Das Lesen dieses Buches ist ein außergewöhnliches Erlebnis, das ich so noch nicht erlebt habe. Mich ließ dieses Buch mit tiefem Respekt für den Autor und seinen genialen Schreibstil zurück. Auch die Handlung an sich ist alles andere als langweilig oder banal – sie machte mich stellenweise atemlos und packte mich von Anfang an. Zudem gibt es einen großen Wendepunkt der Geschichte, der das Buch in zwei Teile trennt. Er war absolut überraschend und der zweite Teil ging in eine ganz andere Richtung weiter, als ich zuvor gedacht hatte. 

Sprache
Ich bin unglaublich angetan von João Tordos schriftstellerischem Können. Ich werde ihn auf jeden Fall im Auge behalten und hoffe sehr, dass auch seine weiteren Werke ganz bald auf Deutsch erhältlich sein werden. 

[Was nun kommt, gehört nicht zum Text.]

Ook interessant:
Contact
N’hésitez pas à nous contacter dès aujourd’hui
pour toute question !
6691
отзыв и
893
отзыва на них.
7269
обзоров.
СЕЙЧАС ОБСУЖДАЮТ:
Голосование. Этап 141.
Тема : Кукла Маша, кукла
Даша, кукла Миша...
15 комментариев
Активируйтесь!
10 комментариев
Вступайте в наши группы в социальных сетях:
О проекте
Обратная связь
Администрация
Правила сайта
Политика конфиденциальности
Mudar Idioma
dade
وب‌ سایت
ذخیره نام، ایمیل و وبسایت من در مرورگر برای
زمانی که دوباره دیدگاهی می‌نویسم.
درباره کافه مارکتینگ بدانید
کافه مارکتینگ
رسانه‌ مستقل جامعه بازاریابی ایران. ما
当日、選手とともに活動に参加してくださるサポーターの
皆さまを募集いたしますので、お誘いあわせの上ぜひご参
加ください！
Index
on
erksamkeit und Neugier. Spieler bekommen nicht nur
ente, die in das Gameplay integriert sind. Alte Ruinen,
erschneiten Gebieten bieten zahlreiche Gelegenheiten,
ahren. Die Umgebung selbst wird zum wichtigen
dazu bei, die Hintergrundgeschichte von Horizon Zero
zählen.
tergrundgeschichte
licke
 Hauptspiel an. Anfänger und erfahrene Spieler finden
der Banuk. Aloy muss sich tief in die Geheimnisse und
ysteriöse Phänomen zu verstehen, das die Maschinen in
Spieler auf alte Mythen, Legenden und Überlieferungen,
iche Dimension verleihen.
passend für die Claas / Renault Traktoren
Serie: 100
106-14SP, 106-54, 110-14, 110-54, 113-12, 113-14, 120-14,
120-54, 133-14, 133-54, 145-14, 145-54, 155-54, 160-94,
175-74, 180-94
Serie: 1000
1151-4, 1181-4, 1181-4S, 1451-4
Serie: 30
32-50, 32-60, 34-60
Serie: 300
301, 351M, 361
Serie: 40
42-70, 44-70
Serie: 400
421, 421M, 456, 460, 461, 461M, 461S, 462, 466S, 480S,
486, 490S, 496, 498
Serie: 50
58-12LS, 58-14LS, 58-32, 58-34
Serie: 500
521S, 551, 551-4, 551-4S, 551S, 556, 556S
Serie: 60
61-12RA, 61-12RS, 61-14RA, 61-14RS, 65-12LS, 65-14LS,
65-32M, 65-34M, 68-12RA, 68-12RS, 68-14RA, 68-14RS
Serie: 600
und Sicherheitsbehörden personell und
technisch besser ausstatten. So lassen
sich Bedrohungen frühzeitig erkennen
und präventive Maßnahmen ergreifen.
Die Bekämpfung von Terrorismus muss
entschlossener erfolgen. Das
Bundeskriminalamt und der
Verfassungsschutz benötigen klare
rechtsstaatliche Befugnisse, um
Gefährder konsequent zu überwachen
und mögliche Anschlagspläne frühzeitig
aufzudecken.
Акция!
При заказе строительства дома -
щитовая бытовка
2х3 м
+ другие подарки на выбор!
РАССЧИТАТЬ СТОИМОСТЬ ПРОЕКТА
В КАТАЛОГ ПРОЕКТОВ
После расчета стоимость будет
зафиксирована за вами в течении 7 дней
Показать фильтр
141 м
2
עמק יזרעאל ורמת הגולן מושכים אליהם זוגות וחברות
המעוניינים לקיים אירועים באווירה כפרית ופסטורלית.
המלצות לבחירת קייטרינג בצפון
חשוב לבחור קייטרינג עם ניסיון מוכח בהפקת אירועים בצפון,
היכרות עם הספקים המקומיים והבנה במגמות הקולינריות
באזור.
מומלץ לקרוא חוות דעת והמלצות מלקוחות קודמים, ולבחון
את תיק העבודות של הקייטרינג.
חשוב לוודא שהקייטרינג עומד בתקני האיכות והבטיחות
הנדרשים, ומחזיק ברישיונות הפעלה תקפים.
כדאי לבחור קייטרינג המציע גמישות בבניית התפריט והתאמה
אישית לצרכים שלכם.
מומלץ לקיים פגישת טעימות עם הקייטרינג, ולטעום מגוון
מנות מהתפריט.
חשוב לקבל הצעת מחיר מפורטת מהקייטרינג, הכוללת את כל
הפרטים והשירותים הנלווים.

An dieser Stelle möchte ich ebenfalls auf die ausgezeichnete Arbeit der Übersetzerin Barbara Mesquita eingehen. Sie hat die schöne, poetische Sprache so authentisch übersetzt, dass ich das Gefühl hatte João Tordo hätte selbst das Buch auf Deutsch geschrieben. Ich denke, dass es gerade bei solchen Büchern unglaublich wichtig ist, gute Übersetzer einzusetzen, die die Eigenheiten und Besonderheiten des Autors ohne Verluste übersetzen können.

Cover
Das Cover ist ein wahrer Eyecatcher. Es ist düster und geheimnisvoll und zeigt eine kleine, düstere, portugiesische Gasse.
Die Einbandgestaltung ist dem Verlag wirklich gelungen. Ich finde es sehr interessant, dass die Rückseite gewissermaßen das Negativ der Vorderseite bildet und so die Thematik der Doppelgänger und Kopien aufnimmt. 

Fazit

„Stockmans Melodie“ konnte mich vollkommen überzeugen. Sowohl sprachlich als auch inhaltlich ist es außergewöhnlich und ein Erlebnis, das man sich nicht entgehen lassen sollte. Das Buch bietet nicht nur eine spannende Geschichte, sondern reißt sogar noch philosophische Fragen an, in denen es um Individualität und Seelenverwandtschaft geht. Die Idee des Buches fand ich von Anfang an sehr spannend, doch was mir das Buch letztendlich geboten hat, war weitaus mehr!
Der zweite Teil des Romas geht, nach einer unglaublichen Wendung, in eine ganz andere Richtung. Dies habe ich nicht erwartet und deshalb mit viel Interesse verfolgt. 

Das Buch bekommt somit die Höchstwertung und reiht sich bei meinen Lieblingsbüchern ein! 

Lest auf jeden Fall mal in die Leseprobe rein, um zu sehen, ob João Tordo euch auch schon nach so wenigen Seiten überzeugen kann!